銃撃を受けた浩史さんはどうなるんでしょうか?

 

 浩史は目の前に若い女性らしき影が立っている事に気付いた。周囲はぼやけているが、夜の公園のようだった。彼の記憶がよみがえって来た。それに合わせて女性の影が若い頃の榛菜に固まっていった。


『ああ、これはあの時の記憶か・・・』


 自分の前に立っている榛菜が下を向きながら絞り出すように何かを言った。声は聞こえなかった。だが、浩史はその言葉を知っているので訊いた。


「その人達は君を嫌いだったのかい?」


 榛菜は弱々しく首を振って、また何かを話した。その言葉も知っているので、浩史は再度訊いた。


「他人の人生を不幸と決め付ける権利が君に有るのかい?」


 榛菜が更に首を振った。浩史は記憶の通りに優しく話しかけた。


「君の大事な人達の思い出は笑顔の方が多くなかったかい?」


 榛菜が初めてうなずいた。浩史は自分の人生で一番のお気に入りとなったセリフを、あの時と同じ気持ちを込めて言った。


「僕の人生が短くなっても構わない。
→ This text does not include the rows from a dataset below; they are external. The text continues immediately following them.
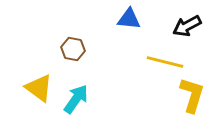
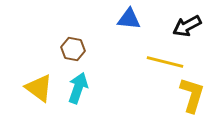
cyan arrow: moved 2 px right, 11 px up; rotated 16 degrees counterclockwise
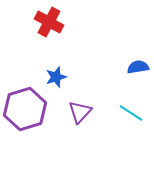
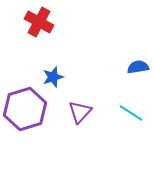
red cross: moved 10 px left
blue star: moved 3 px left
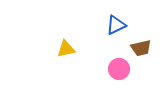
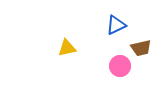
yellow triangle: moved 1 px right, 1 px up
pink circle: moved 1 px right, 3 px up
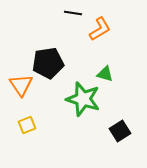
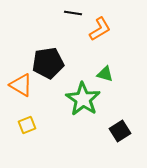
orange triangle: rotated 25 degrees counterclockwise
green star: rotated 16 degrees clockwise
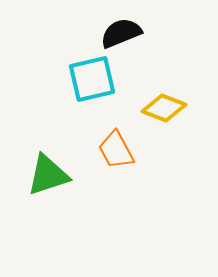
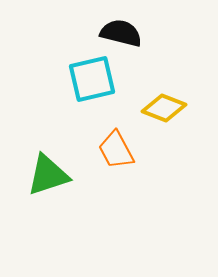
black semicircle: rotated 36 degrees clockwise
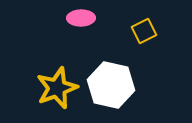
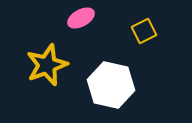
pink ellipse: rotated 28 degrees counterclockwise
yellow star: moved 10 px left, 23 px up
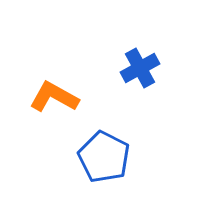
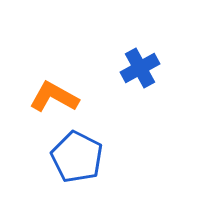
blue pentagon: moved 27 px left
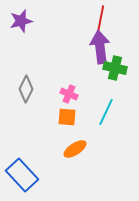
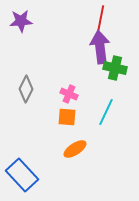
purple star: rotated 10 degrees clockwise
僕の寿命がどれ程残っているかは分からないけど、君の傍に居られるなら、それを受け入れるよ」


 顔を上げる榛菜。彼女の目を見ながら、浩史は思った。


『やっぱり。今ならあの時よりはっきり分かるようになっているな』


 彼女の目には救いを求める光が有った。いや、初めて会った時から見かけていたが、正体が分からなかっただけだ。
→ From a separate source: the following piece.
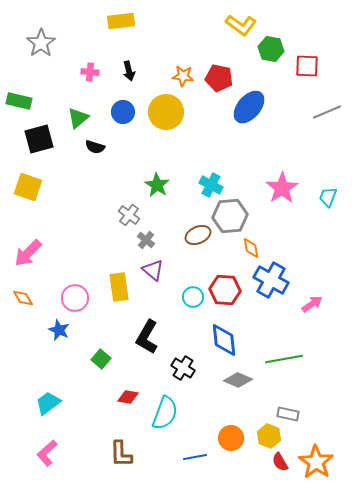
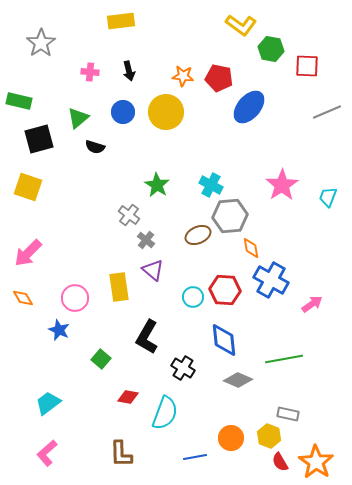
pink star at (282, 188): moved 3 px up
「ああ、十分に価値が有ると思う。まぁ、せめて子供の顔くらいは見たいけどね」


 あの時は『喜び』と『否定』しか分からなかったが、今の彼には彼女の瞳に『疑問』『恐怖』『悲しみ』『悔恨』など他の光も見えた。


 そして、急速に広がる『希望』と『拒否』も今なら分かる。


「だから結婚して欲しい」


 彼女の瞳は『希望』と『拒否』に染まった。壮絶なせめぎあいが続いた後で、最後は『希望』がかろうじて勝利を収めた。

 彼女がすがるように言った言葉が彼の胸を満たした。


 浩史は葉瑠菜三人が神隠しに遭った時に担ぎこまれた病院に搬送された。弾丸は二発とも貫通していたが、腹部に受けたダメージはかなりなレベルだった。そして出血が危険なレベルに達していた。
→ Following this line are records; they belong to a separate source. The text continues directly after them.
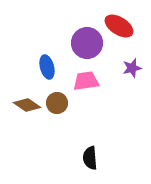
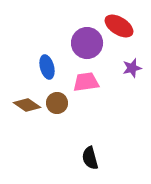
pink trapezoid: moved 1 px down
black semicircle: rotated 10 degrees counterclockwise
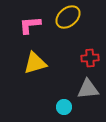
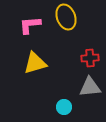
yellow ellipse: moved 2 px left; rotated 70 degrees counterclockwise
gray triangle: moved 2 px right, 2 px up
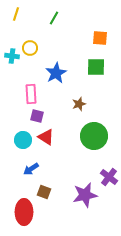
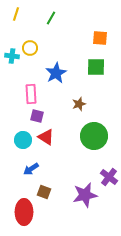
green line: moved 3 px left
 救急車は直ぐに来たが、車二台が玄関を塞いでいた為に搬出に手間取ったせいだった。結局、発砲直後から殺到した機動隊員が車の上をリレー形式で搬出した。

 途中で危うい場面もあったが、病院側の処置が迅速だった事と幸いにも弾丸は重要な臓器と致命的な動脈を傷つけていなかった為に辛うじて浩史は死なずに済んだ。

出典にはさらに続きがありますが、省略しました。